Entries supplied Block Start
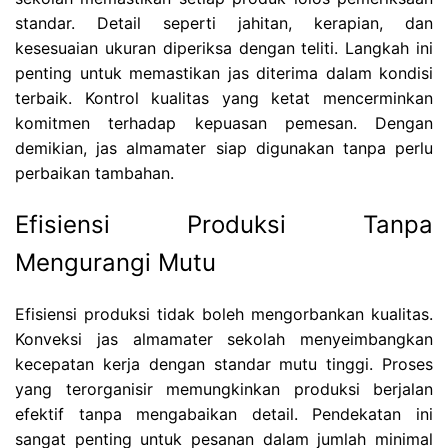
standar. Detail seperti jahitan, kerapian, dan
kesesuaian ukuran diperiksa dengan teliti. Langkah ini
penting untuk memastikan jas diterima dalam kondisi
terbaik. Kontrol kualitas yang ketat mencerminkan
komitmen terhadap kepuasan pemesan. Dengan
demikian, jas almamater siap digunakan tanpa perlu
perbaikan tambahan.
Efisiensi Produksi Tanpa
Mengurangi Mutu
Efisiensi produksi tidak boleh mengorbankan kualitas.
Konveksi jas almamater sekolah menyeimbangkan
kecepatan kerja dengan standar mutu tinggi. Proses
yang terorganisir memungkinkan produksi berjalan
efektif tanpa mengabaikan detail. Pendekatan ini
sangat penting untuk pesanan dalam jumlah minimal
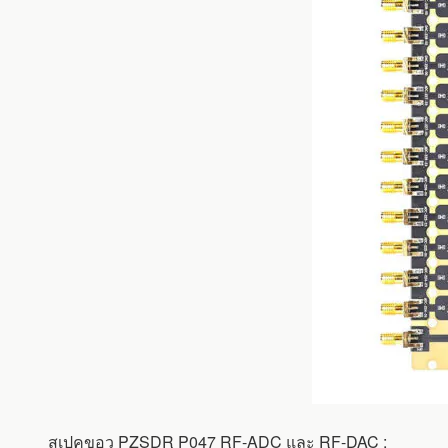
สเปคขอว PZSDR P047 RF-ADC และ RF-DAC :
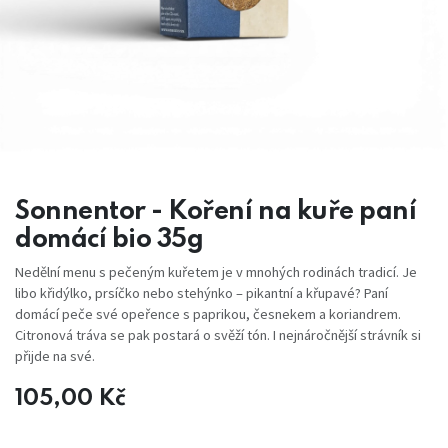
Sonnentor - Koření na kuře paní
domácí bio 35g
Nedělní menu s pečeným kuřetem je v mnohých rodinách tradicí. Je
libo křidýlko, prsíčko nebo stehýnko – pikantní a křupavé? Paní
domácí peče své opeřence s paprikou, česnekem a koriandrem.
Citronová tráva se pak postará o svěží tón. I nejnáročnější strávník si
přijde na své.
105,00
Kč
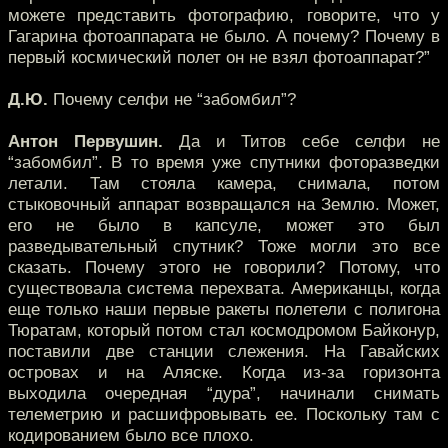
можете представить фотографию, говорите, что у
Гагарина фотоаппарата не было. А почему? Почему в
первый космический полет он не взял фотоаппарат?”
Д.Ю.
Почему селфи не “забомбил”?
Антон Первушин.
Да и Титов себе селфи не
“забомбил”. В то время уже спутники фоторазведки
летали. Там стояла камера, снимала, потом
стыковочный аппарат возвращался на Землю. Может,
его не было в капсуле, может это был
разведывательный спутник? Тоже могли это все
сказать. Почему этого не говорили? Потому, что
существовала система перехвата. Американцы, когда
еще только наши первые ракеты полетели с полигона
Тюратам, который потом стал космодромом Байконур,
поставили две станции слежения. На Гавайских
островах и на Аляске. Когда из-за горизонта
выходила очередная “дура”, начинали снимать
телеметрию и расшифровывать ее. Поскольку там с
кодированием было все плохо.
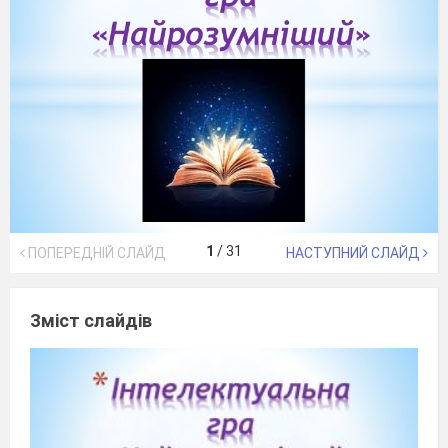
1
/
31
ПОПЕРЕДНІЙ СЛАЙД
НАСТУПНИЙ СЛАЙД
Зміст слайдів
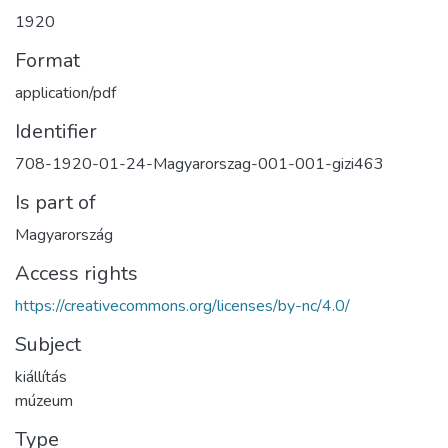
1920
Format
application/pdf
Identifier
708-1920-01-24-Magyarorszag-001-001-gizi463
Is part of
Magyarország
Access rights
https://creativecommons.org/licenses/by-nc/4.0/
Subject
kiállítás
múzeum
Type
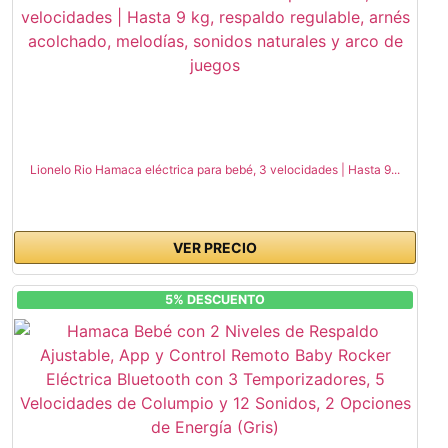
Lionelo Rio Hamaca eléctrica para bebé, 3 velocidades | Hasta 9...
VER PRECIO
5% DESCUENTO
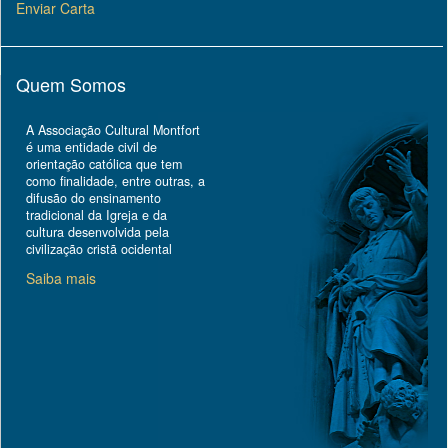
Enviar Carta
Quem Somos
A Associação Cultural Montfort
é uma entidade civil de
orientação católica que tem
como finalidade, entre outras, a
difusão do ensinamento
tradicional da Igreja e da
cultura desenvolvida pela
civilização cristã ocidental
Saiba mais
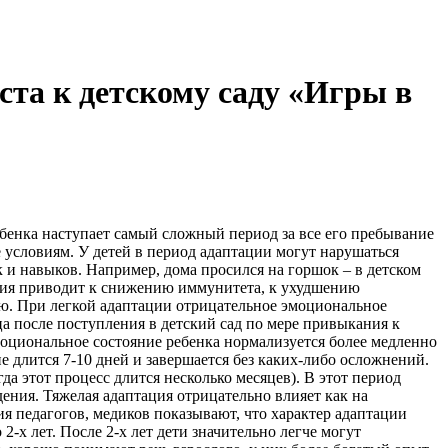
ста к детскому саду «Игры в
ебенка наступает самый сложный период за все его пребывание
 условиям. У детей в период адаптации могут нарушаться
и навыков. Например, дома просился на горшок – в детском
тояния приводит к снижению иммунитета, к ухудшению
лую. При легкой адаптации отрицательное эмоциональное
яца после поступления в детский сад по мере привыкания к
моциональное состояние ребенка нормализуется более медленно
 длится 7-10 дней и завершается без каких-либо осложнений.
а этот процесс длится несколько месяцев). В этот период
ения. Тяжелая адаптация отрицательно влияет как на
ия педагогов, медиков показывают, что характер адаптации
2-х лет. После 2-х лет дети значительно легче могут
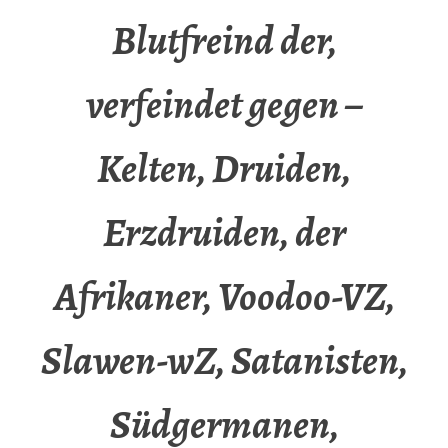
Blutfreind der,
verfeindet gegen –
Kelten, Druiden,
Erzdruiden, der
Afrikaner, Voodoo-VZ,
Slawen-wZ, Satanisten,
Südgermanen,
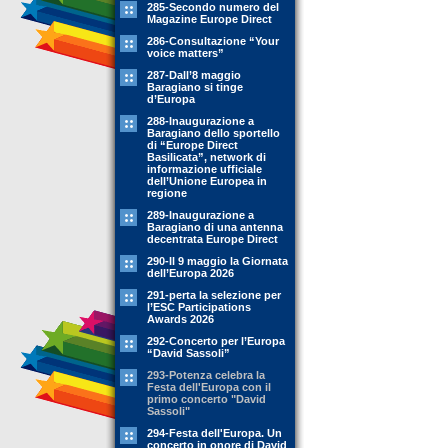
285-Secondo numero del
Magazine Europe Direct
286-Consultazione “Your
voice matters”
287-Dall’8 maggio
Baragiano si tinge
d’Europa
288-Inaugurazione a
Baragiano dello sportello
di “Europe Direct
Basilicata”, network di
informazione ufficiale
dell’Unione Europea in
regione
289-Inaugurazione a
Baragiano di una antenna
decentrata Europe Direct
290-Il 9 maggio la Giornata
dell’Europa 2026
291-perta la selezione per
l’ESC Participations
Awards 2026
292-Concerto per l’Europa
“David Sassoli”
293-Potenza celebra la
Festa dell'Europa con il
primo concerto "David
Sassoli"
294-Festa dell'Europa. Un
concerto in onore di David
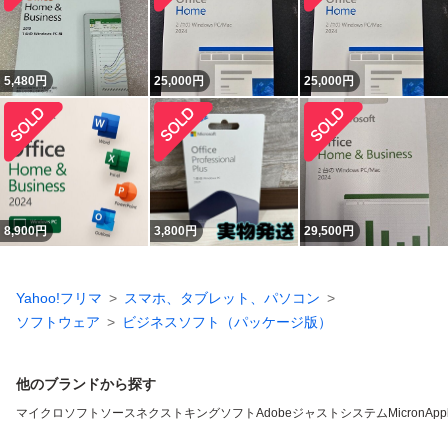
5,480
円
25,000
円
25,000
円
8,900
円
3,800
円
29,500
円
Yahoo!フリマ
スマホ、タブレット、パソコン
ソフトウェア
ビジネスソフト（パッケージ版）
他のブランドから探す
マイクロソフト
ソースネクスト
キングソフト
Adobe
ジャストシステム
Micron
App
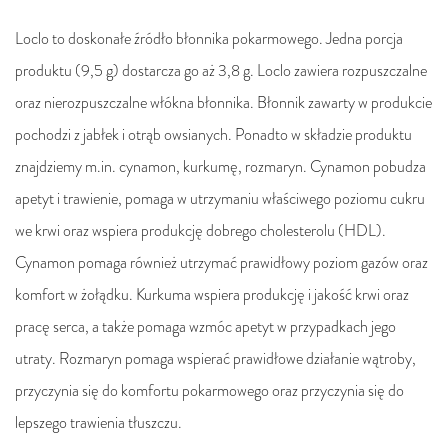
Loclo to doskonałe źródło błonnika pokarmowego. Jedna porcja
produktu (9,5 g) dostarcza go aż 3,8 g. Loclo zawiera rozpuszczalne
oraz nierozpuszczalne włókna błonnika. Błonnik zawarty w produkcie
pochodzi z jabłek i otrąb owsianych. Ponadto w składzie produktu
znajdziemy m.in. cynamon, kurkumę, rozmaryn. Cynamon pobudza
apetyt i trawienie, pomaga w utrzymaniu właściwego poziomu cukru
we krwi oraz wspiera produkcję dobrego cholesterolu (HDL).
Cynamon pomaga również utrzymać prawidłowy poziom gazów oraz
komfort w żołądku. Kurkuma wspiera produkcję i jakość krwi oraz
pracę serca, a także pomaga wzmóc apetyt w przypadkach jego
utraty. Rozmaryn pomaga wspierać prawidłowe działanie wątroby,
przyczynia się do komfortu pokarmowego oraz przyczynia się do
lepszego trawienia tłuszczu.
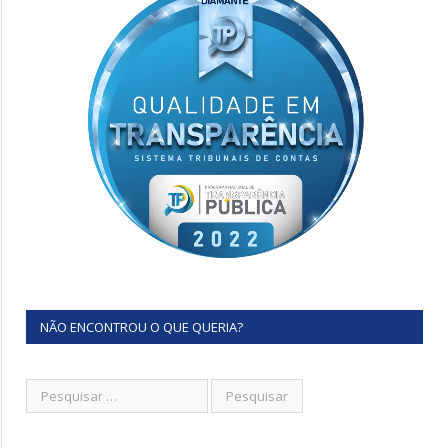
NÃO ENCONTROU O QUE QUERIA?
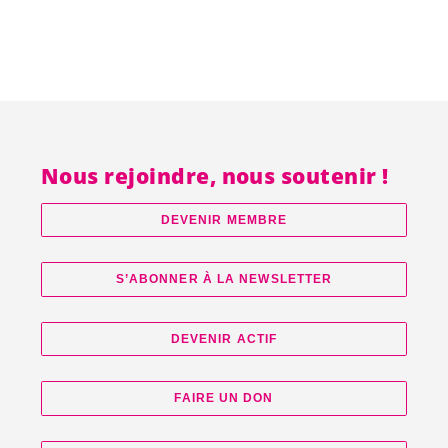
Nous rejoindre, nous soutenir !
DEVENIR MEMBRE
S’ABONNER À LA NEWSLETTER
DEVENIR ACTIF
FAIRE UN DON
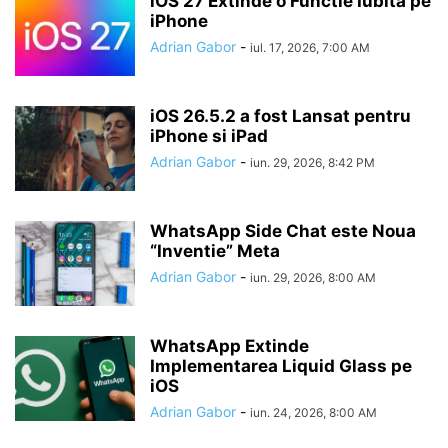
iOS 27 Extinde o Functie Iubita pe
iPhone
Adrian Gabor
-
iul. 17, 2026, 7:00 AM
iOS 26.5.2 a fost Lansat pentru
iPhone si iPad
Adrian Gabor
-
iun. 29, 2026, 8:42 PM
WhatsApp Side Chat este Noua
“Inventie” Meta
Adrian Gabor
-
iun. 29, 2026, 8:00 AM
WhatsApp Extinde
Implementarea Liquid Glass pe
iOS
Adrian Gabor
-
iun. 24, 2026, 8:00 AM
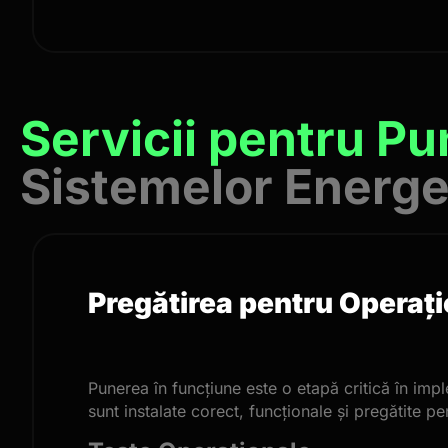
Servicii pentru P
Sistemelor Energe
Pregătirea pentru Operați
Punerea în funcțiune este o etapă critică în im
sunt instalate corect, funcționale și pregătite p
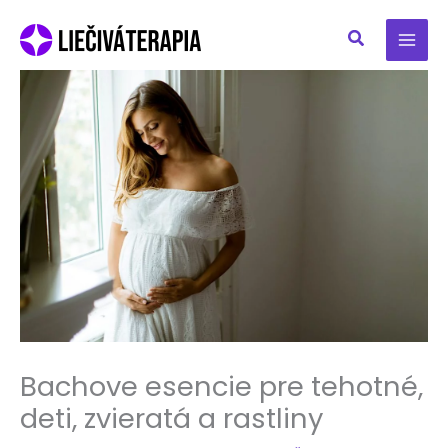
Preskočiť
na
obsah
Bachove esencie pre tehotné,
deti, zvieratá a rastliny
Entries supplied Block End
■ **Your objective**
From the line holding "Да и Титов себе селфи не" to the line holding "лую. При легкой", both included, retype the entries above exactly and drop the pictures.

■ **Exercise result**
Да и Титов себе селфи не
“забомбил”. В то время уже спутники фоторазведки
летали. Там стояла камера, снимала, потом
стыковочный аппарат возвращался на Землю. Может,
его не было в капсуле, может это был
разведывательный спутник? Тоже могли это все
сказать. Почему этого не говорили? Потому, что
существовала система перехвата. Американцы, когда
еще только наши первые ракеты полетели с полигона
Тюратам, который потом стал космодромом Байконур,
поставили две станции слежения. На Гавайских
островах и на Аляске. Когда из-за горизонта
выходила очередная “дура”, начинали снимать
телеметрию и расшифровывать ее. Поскольку там с
кодированием было все плохо.
1
/
31
ПОПЕРЕДНІЙ СЛАЙД
НАСТУПНИЙ СЛАЙД
Зміст слайдів
1920
Format
application/pdf
Identifier
708-1920-01-24-Magyarorszag-001-001-gizi463
Is part of
Magyarország
Access rights
https://creativecommons.org/licenses/by-nc/4.0/
Subject
kiállítás
múzeum
Type
Lionelo Rio Hamaca eléctrica para bebé, 3 velocidades | Hasta 9...
VER PRECIO
5% DESCUENTO
Enviar Carta
Quem Somos
A Associação Cultural Montfort
é uma entidade civil de
orientação católica que tem
como finalidade, entre outras, a
difusão do ensinamento
tradicional da Igreja e da
cultura desenvolvida pela
civilização cristã ocidental
Saiba mais
ста к детскому саду «Игры в
ебенка наступает самый сложный период за все его пребывание
 условиям. У детей в период адаптации могут нарушаться
и навыков. Например, дома просился на горшок – в детском
тояния приводит к снижению иммунитета, к ухудшению
лую. При легкой адаптации отрицательное эмоциональное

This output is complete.